Kevin Tooher: I have worked as a college lecturer for 11 years teaching horticulture, which includes garden history, practical gardening and science. I am also the chairman of the local Whitstable Horticultural Society and a judge for the Kent Wildlife Trust.
This is a second career. I honed my gardening skills with 10 years of part-time study while serving as a detective in the London Metropolitan Police and then qualified as a teacher.
RS: How did you become a Royal Horticultural Society judge?
KT: The Royal Horticultural Society (RHS) was looking to expand their trials system and invited applications for the position, and I was selected. I have been on two trials, each one lasting a minimum of three years, firstly perennial Euphorbias and then Penstemons.
RS: What are the primary responsibilities of the Royal Horticultural Society?
KT: The RHS is a charitable organization and in 1809 set its aim to “the improvement of horticulture in all its branches.” It is pretty much how it is today.
RS: Any tips for enjoying the Chelsea or Hampton Court Flower Shows?
KT: Chelsea and Hampton Court are very different animals.
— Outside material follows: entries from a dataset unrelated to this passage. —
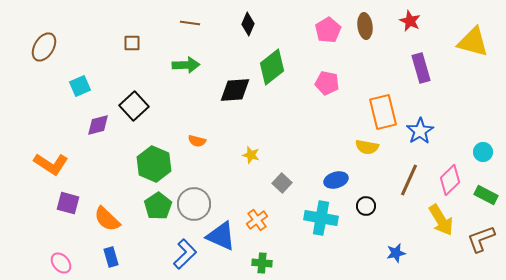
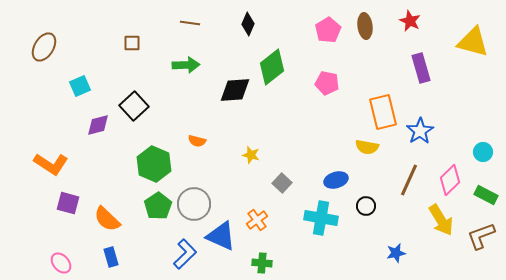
brown L-shape at (481, 239): moved 3 px up
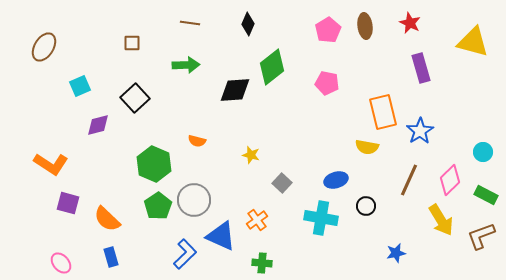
red star at (410, 21): moved 2 px down
black square at (134, 106): moved 1 px right, 8 px up
gray circle at (194, 204): moved 4 px up
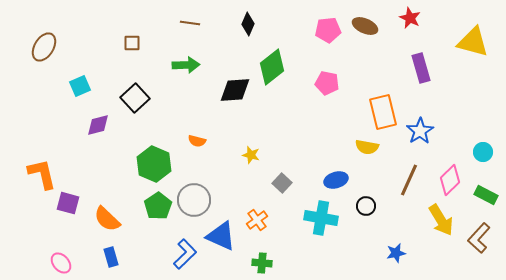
red star at (410, 23): moved 5 px up
brown ellipse at (365, 26): rotated 60 degrees counterclockwise
pink pentagon at (328, 30): rotated 25 degrees clockwise
orange L-shape at (51, 164): moved 9 px left, 10 px down; rotated 136 degrees counterclockwise
brown L-shape at (481, 236): moved 2 px left, 2 px down; rotated 28 degrees counterclockwise
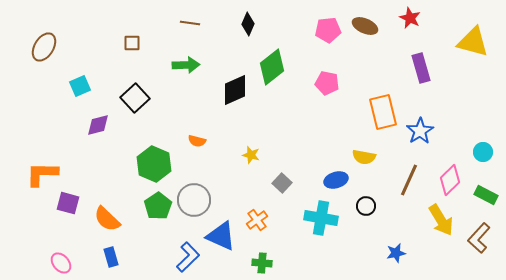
black diamond at (235, 90): rotated 20 degrees counterclockwise
yellow semicircle at (367, 147): moved 3 px left, 10 px down
orange L-shape at (42, 174): rotated 76 degrees counterclockwise
blue L-shape at (185, 254): moved 3 px right, 3 px down
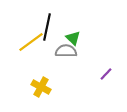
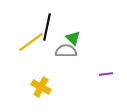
purple line: rotated 40 degrees clockwise
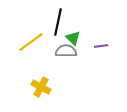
black line: moved 11 px right, 5 px up
purple line: moved 5 px left, 28 px up
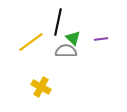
purple line: moved 7 px up
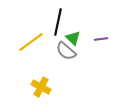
gray semicircle: rotated 140 degrees counterclockwise
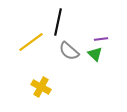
green triangle: moved 22 px right, 16 px down
gray semicircle: moved 3 px right
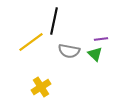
black line: moved 4 px left, 1 px up
gray semicircle: rotated 30 degrees counterclockwise
yellow cross: rotated 30 degrees clockwise
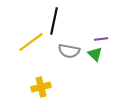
yellow cross: rotated 18 degrees clockwise
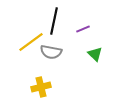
purple line: moved 18 px left, 10 px up; rotated 16 degrees counterclockwise
gray semicircle: moved 18 px left, 1 px down
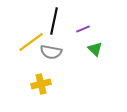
green triangle: moved 5 px up
yellow cross: moved 3 px up
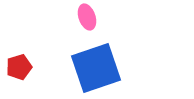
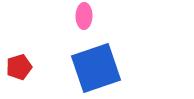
pink ellipse: moved 3 px left, 1 px up; rotated 20 degrees clockwise
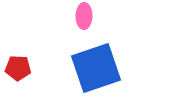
red pentagon: moved 1 px left, 1 px down; rotated 20 degrees clockwise
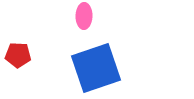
red pentagon: moved 13 px up
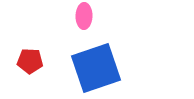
red pentagon: moved 12 px right, 6 px down
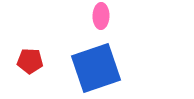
pink ellipse: moved 17 px right
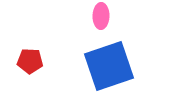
blue square: moved 13 px right, 2 px up
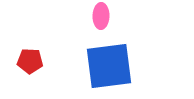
blue square: rotated 12 degrees clockwise
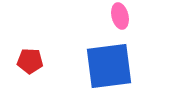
pink ellipse: moved 19 px right; rotated 15 degrees counterclockwise
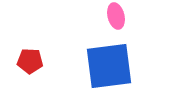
pink ellipse: moved 4 px left
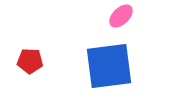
pink ellipse: moved 5 px right; rotated 60 degrees clockwise
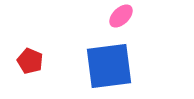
red pentagon: rotated 20 degrees clockwise
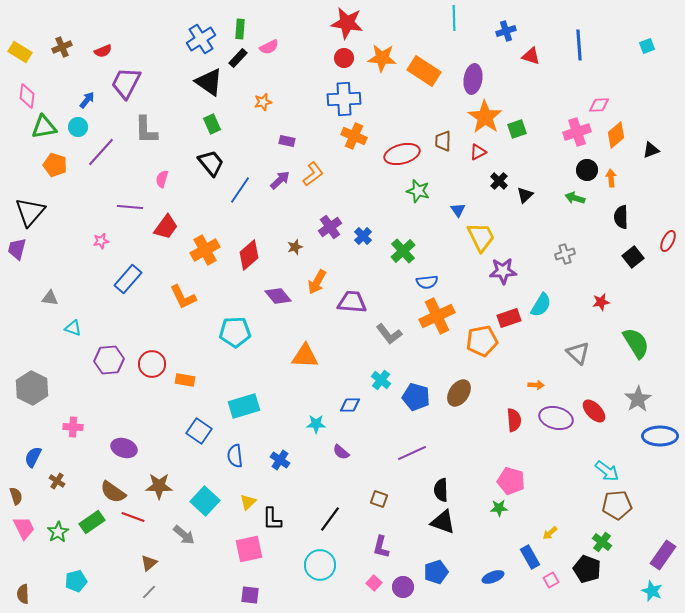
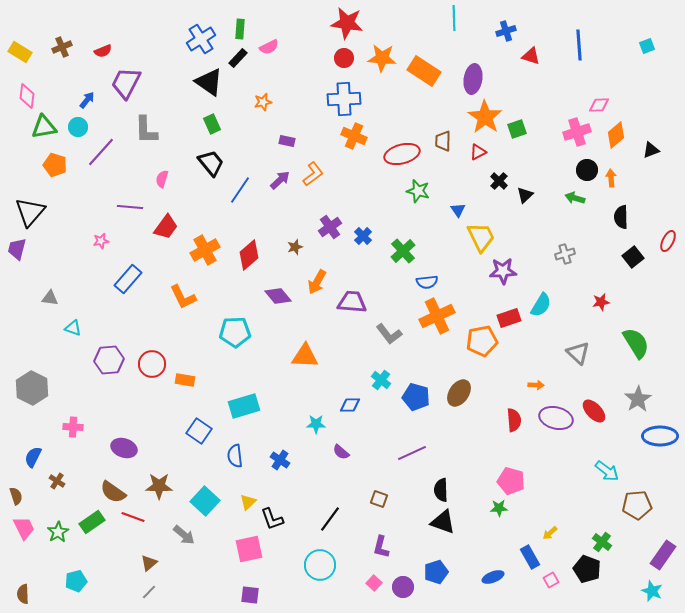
brown pentagon at (617, 505): moved 20 px right
black L-shape at (272, 519): rotated 20 degrees counterclockwise
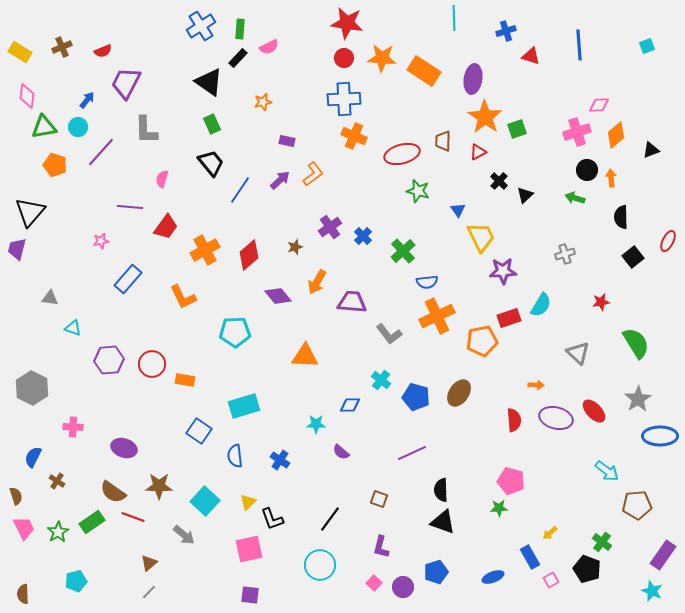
blue cross at (201, 39): moved 13 px up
For Chelsea, get there early and do the show gardens first before it gets too busy. The great marquee is good to shelter when it rains, but just enjoy the vibe and the bustle as the day builds. Hampton Court being more spacious is more relaxed, so take your time and make sure you follow the instructor and see all of the gardens. The principal difference for the locals is that there are masses of plants for sale throughout Hampton Court but none on-site at Chelsea. Only on the last hour of the last day do most of the exhibitors sell off their material to save taking it home — there is a mad scramble for some good bargains.
RS: What are the can’t-miss exhibits that Road Scholars should be on the lookout for at the shows?
KT: The show gardens; the large ones first, then the artisan gardens and then the modern gardens.
RS: What are the other elements that participants will particularly enjoy on these programs?
KT: The scale of the grand marquee is impressive with its backdrop to the Chelsea Hospital, home of the famous Chelsea Pensioners. The skill that goes into the exhibits and keeping them looking great through the week is impressive. Look out for medals — gold, silver-gilt, silver and bronze, and the best-in-show awards — and see if you agree. The people vote every year by a telephone vote, and it is not usually the same garden that wins.
RS: What are your favorite things to grow in your own garden?
KT: I am a member of the British Clematis Society, The RHS Lily Group and the Australasian Plant Society amongst others, so anything in these could be a favourite — although our lilies are plagued by Lily beetle!
RS: A novice gardener asks you for the one piece of advice that could help them get their flower garden off the ground. What would you say?
KT: “Right plant right place” means you are less likely to lose plants and become disheartened straight away. Look at what grows well in your neighbour’s garden where the soil conditions are the same. Plants that like Florida will not like Montana. It’s the same in England — the west is wet and mild, the east is cold and dry.
RS: English gardens are iconic in the horticultural world. Why is gardening so important in local culture? What are the conditions that seem to benefit English gardens so greatly?
KT: In the UK as a whole, we benefit from a maritime climate. Having the sea all around us keeps us milder and with fewer extremes than in mainland Europe. Regular rainfall usually means we can grow a wide range of plants. The west coast — with the influence of the Gulf Stream — is frost-free most years, so lots of tender plants can be grown outside all year round.
RS: Outside of England, where are your favorite gardens in the world?
KT: I love the Italian gardens of Florence — the Medici gardens and also Lake Como Villas — but there are so many more all over the world yet to visit!